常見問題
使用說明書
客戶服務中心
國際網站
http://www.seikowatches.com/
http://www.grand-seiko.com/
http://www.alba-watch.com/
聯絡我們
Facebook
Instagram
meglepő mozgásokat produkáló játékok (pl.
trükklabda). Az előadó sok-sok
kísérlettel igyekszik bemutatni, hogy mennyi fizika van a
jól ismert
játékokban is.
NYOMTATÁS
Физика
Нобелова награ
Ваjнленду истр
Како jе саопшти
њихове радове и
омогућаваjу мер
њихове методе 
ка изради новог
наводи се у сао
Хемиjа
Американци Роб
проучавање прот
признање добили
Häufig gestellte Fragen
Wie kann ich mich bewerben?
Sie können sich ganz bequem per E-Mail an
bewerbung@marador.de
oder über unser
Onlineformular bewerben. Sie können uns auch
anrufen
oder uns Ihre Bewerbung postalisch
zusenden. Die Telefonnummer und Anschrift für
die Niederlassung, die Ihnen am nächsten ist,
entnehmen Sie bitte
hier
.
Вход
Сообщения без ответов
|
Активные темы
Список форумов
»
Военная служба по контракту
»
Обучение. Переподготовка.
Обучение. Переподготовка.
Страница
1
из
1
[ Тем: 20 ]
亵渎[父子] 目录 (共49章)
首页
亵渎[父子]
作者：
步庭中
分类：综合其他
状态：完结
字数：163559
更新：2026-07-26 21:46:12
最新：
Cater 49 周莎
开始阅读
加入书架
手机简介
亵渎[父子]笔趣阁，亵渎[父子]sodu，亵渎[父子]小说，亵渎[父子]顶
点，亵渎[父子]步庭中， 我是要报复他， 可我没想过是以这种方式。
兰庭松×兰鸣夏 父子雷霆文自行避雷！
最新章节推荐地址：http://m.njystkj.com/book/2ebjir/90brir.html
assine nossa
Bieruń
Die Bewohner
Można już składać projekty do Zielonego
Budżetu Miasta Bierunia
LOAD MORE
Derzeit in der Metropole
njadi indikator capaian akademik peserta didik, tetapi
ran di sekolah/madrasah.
****************************************
WORK INSTRUCTIONS –
Having read the records above, print them out again exactly.

FINISHED EXERCISE –
常見問題
使用說明書
客戶服務中心
國際網站
http://www.seikowatches.com/
http://www.grand-seiko.com/
http://www.alba-watch.com/
聯絡我們
Facebook
Instagram
meglepő mozgásokat produkáló játékok (pl.
trükklabda). Az előadó sok-sok
kísérlettel igyekszik bemutatni, hogy mennyi fizika van a
jól ismert
játékokban is.
NYOMTATÁS
Физика
Нобелова награ
Ваjнленду истр
Како jе саопшти
њихове радове и
омогућаваjу мер
њихове методе 
ка изради новог
наводи се у сао
Хемиjа
Американци Роб
проучавање прот
признање добили
Häufig gestellte Fragen
Wie kann ich mich bewerben?
Sie können sich ganz bequem per E-Mail an
bewerbung@marador.de
oder über unser
Onlineformular bewerben. Sie können uns auch
anrufen
oder uns Ihre Bewerbung postalisch
zusenden. Die Telefonnummer und Anschrift für
die Niederlassung, die Ihnen am nächsten ist,
entnehmen Sie bitte
hier
.
Вход
Сообщения без ответов
|
Активные темы
Список форумов
»
Военная служба по контракту
»
Обучение. Переподготовка.
Обучение. Переподготовка.
Страница
1
из
1
[ Тем: 20 ]
亵渎[父子] 目录 (共49章)
首页
亵渎[父子]
作者：
步庭中
分类：综合其他
状态：完结
字数：163559
更新：2026-07-26 21:46:12
最新：
Cater 49 周莎
开始阅读
加入书架
手机简介
亵渎[父子]笔趣阁，亵渎[父子]sodu，亵渎[父子]小说，亵渎[父子]顶
点，亵渎[父子]步庭中， 我是要报复他， 可我没想过是以这种方式。
兰庭松×兰鸣夏 父子雷霆文自行避雷！
最新章节推荐地址：http://m.njystkj.com/book/2ebjir/90brir.html
assine nossa
Bieruń
Die Bewohner
Można już składać projekty do Zielonego
Budżetu Miasta Bierunia
LOAD MORE
Derzeit in der Metropole
njadi indikator capaian akademik peserta didik, tetapi
ran di sekolah/madrasah.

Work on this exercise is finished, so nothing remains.